Please output the section of the listing below that opens with the line containing "Technologietransfer und der" and closes with the line containing "Know-how zugänglich zu", exactly and with nothing else.

»»

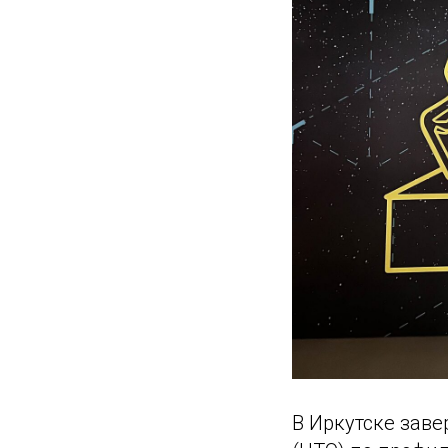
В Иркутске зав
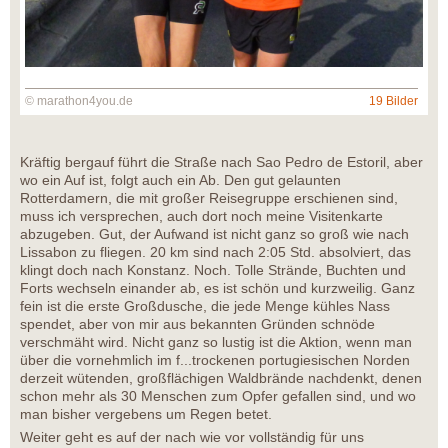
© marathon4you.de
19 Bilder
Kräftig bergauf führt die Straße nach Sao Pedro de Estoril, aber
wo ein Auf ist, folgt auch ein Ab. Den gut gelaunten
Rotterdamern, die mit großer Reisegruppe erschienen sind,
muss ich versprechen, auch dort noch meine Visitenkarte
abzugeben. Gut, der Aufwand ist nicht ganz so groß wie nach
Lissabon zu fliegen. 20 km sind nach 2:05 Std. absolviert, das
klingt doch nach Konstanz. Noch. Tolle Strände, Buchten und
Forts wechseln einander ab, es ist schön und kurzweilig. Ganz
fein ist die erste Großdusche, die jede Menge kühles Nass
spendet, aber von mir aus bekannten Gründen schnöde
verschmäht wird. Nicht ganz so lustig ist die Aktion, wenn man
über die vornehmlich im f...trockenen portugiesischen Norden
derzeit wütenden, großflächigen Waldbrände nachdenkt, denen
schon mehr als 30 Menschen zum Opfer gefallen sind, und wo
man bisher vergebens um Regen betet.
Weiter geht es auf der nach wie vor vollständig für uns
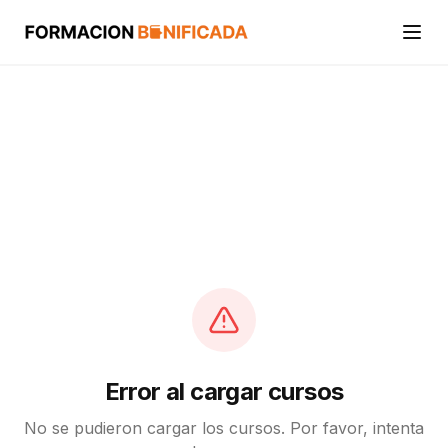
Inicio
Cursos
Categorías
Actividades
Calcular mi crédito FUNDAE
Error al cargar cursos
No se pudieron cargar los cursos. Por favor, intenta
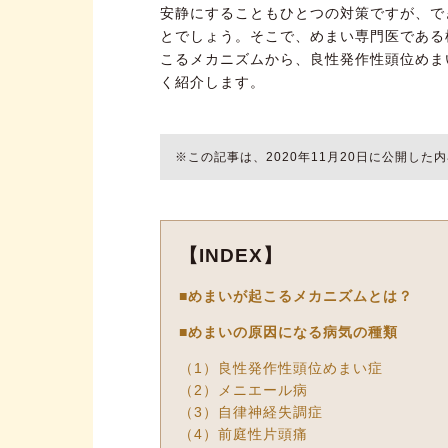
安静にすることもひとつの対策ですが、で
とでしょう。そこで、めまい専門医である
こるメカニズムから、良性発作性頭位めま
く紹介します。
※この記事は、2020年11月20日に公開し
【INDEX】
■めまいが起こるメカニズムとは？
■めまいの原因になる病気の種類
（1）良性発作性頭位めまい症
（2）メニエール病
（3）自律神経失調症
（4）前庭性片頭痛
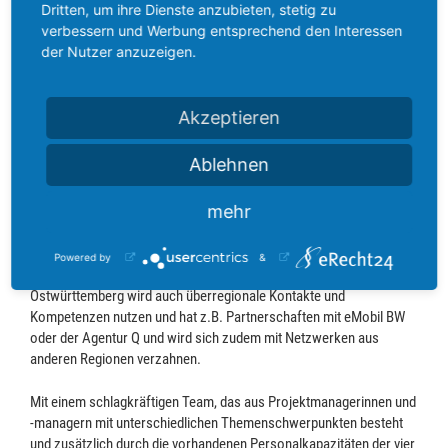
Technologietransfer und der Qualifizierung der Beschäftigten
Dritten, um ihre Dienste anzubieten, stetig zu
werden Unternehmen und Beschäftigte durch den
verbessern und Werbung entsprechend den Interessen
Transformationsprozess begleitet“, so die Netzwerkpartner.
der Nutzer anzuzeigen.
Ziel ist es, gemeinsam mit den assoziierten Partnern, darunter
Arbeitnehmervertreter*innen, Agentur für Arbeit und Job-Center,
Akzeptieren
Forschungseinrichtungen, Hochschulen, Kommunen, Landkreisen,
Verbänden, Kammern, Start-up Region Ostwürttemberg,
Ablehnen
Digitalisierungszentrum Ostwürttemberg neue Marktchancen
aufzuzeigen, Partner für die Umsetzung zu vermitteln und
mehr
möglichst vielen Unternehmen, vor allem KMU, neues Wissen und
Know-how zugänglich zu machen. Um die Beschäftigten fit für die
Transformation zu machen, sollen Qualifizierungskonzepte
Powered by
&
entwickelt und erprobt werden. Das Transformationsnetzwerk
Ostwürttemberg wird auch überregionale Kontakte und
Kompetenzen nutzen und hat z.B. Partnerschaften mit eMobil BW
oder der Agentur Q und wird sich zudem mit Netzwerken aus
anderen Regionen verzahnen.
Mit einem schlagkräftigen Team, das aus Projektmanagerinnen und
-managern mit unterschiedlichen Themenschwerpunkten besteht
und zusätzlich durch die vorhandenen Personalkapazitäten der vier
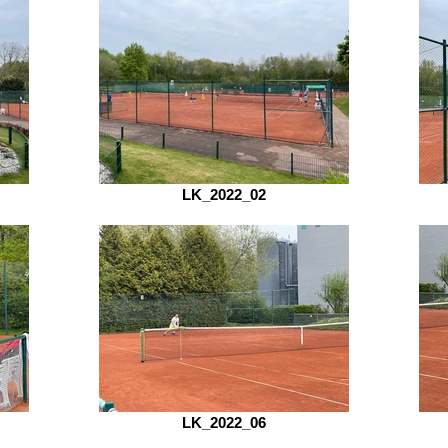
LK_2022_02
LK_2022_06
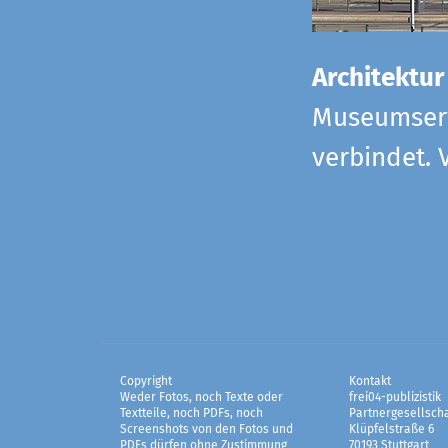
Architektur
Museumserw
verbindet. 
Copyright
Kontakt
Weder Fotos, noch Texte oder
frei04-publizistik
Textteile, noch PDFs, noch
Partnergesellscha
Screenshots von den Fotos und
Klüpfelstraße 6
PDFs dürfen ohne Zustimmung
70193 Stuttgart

««

Answer>
Technologietransfer und der Qualifizierung der Beschäftigten
Dritten, um ihre Dienste anzubieten, stetig zu
werden Unternehmen und Beschäftigte durch den
verbessern und Werbung entsprechend den Interessen
Transformationsprozess begleitet“, so die Netzwerkpartner.
der Nutzer anzuzeigen.
Ziel ist es, gemeinsam mit den assoziierten Partnern, darunter
Arbeitnehmervertreter*innen, Agentur für Arbeit und Job-Center,
Akzeptieren
Forschungseinrichtungen, Hochschulen, Kommunen, Landkreisen,
Verbänden, Kammern, Start-up Region Ostwürttemberg,
Ablehnen
Digitalisierungszentrum Ostwürttemberg neue Marktchancen
aufzuzeigen, Partner für die Umsetzung zu vermitteln und
mehr
möglichst vielen Unternehmen, vor allem KMU, neues Wissen und
Know-how zugänglich zu machen. Um die Beschäftigten fit für die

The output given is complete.